> **What is required**
Your task is to return the line containing "Scrivi con noi" and each line after it through the end of the entries, exactly, with no other lines.

===== Records for the exercise =====

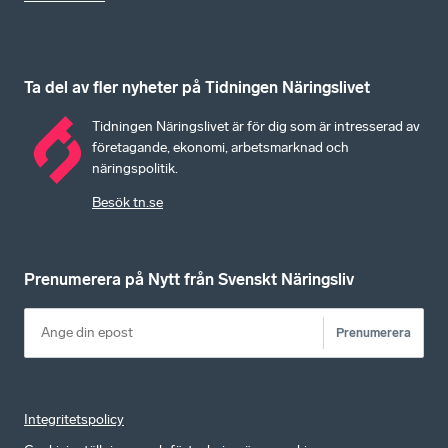
Ta del av fler nyheter på Tidningen Näringslivet
Tidningen Näringslivet är för dig som är intresserad av
företagande, ekonomi, arbetsmarknad och
näringspolitik.
Besök tn.se
Prenumerera på Nytt från Svenskt Näringsliv
Prenumerera
Integritetspolicy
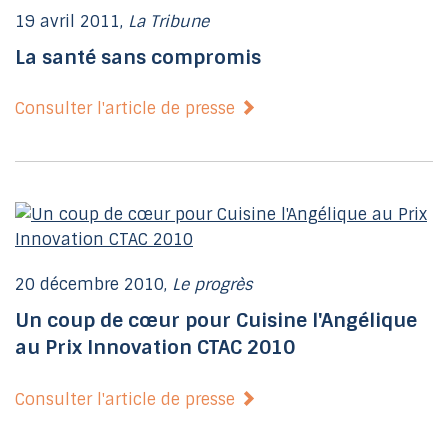
19 avril 2011,
La Tribune
La santé sans compromis
Consulter l'article de presse
20 décembre 2010,
Le progrès
Un coup de cœur pour Cuisine l'Angélique
au Prix Innovation CTAC 2010
Consulter l'article de presse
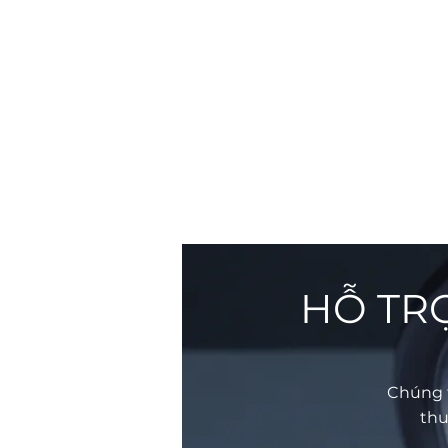
HỖ TRỢ
Chúng t
thu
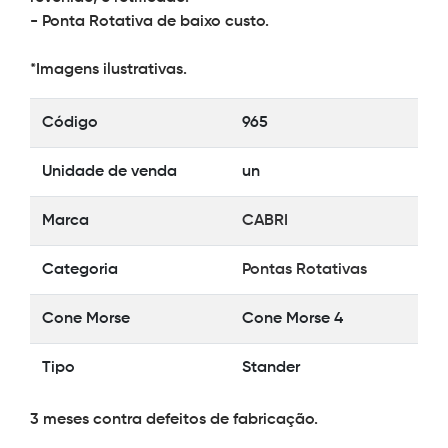
- Ponta Rotativa de baixo custo.
*Imagens ilustrativas.
Código
965
Unidade de venda
un
Marca
CABRI
Categoria
Pontas Rotativas
Cone Morse
Cone Morse 4
Tipo
Stander
3 meses contra defeitos de fabricação.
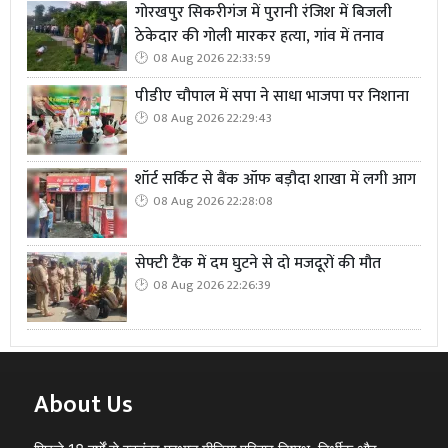
गोरखपुर सिकरीगंज में पुरानी रंजिश में बिजली
ठेकेदार की गोली मारकर हत्या, गांव में तनाव
08 Aug 2026 22:33:59
पीडीए चौपाल में सपा ने साधा भाजपा पर निशाना
08 Aug 2026 22:29:43
शॉर्ट सर्किट से बैंक ऑफ बड़ौदा शाखा में लगी आग
08 Aug 2026 22:28:08
सेफ्टी टैंक में दम घुटने से दो मजदूरों की मौत
08 Aug 2026 22:26:39
About Us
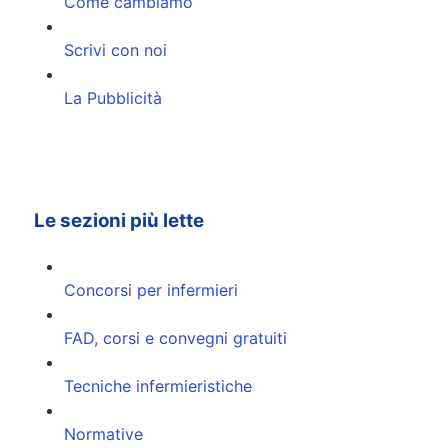
Come cambiamo
Scrivi con noi
La Pubblicità
Le sezioni più lette
Concorsi per infermieri
FAD, corsi e convegni gratuiti
Tecniche infermieristiche
Normative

=====

> **Expected answer**
Scrivi con noi
La Pubblicità
Le sezioni più lette
Concorsi per infermieri
FAD, corsi e convegni gratuiti
Tecniche infermieristiche
Normative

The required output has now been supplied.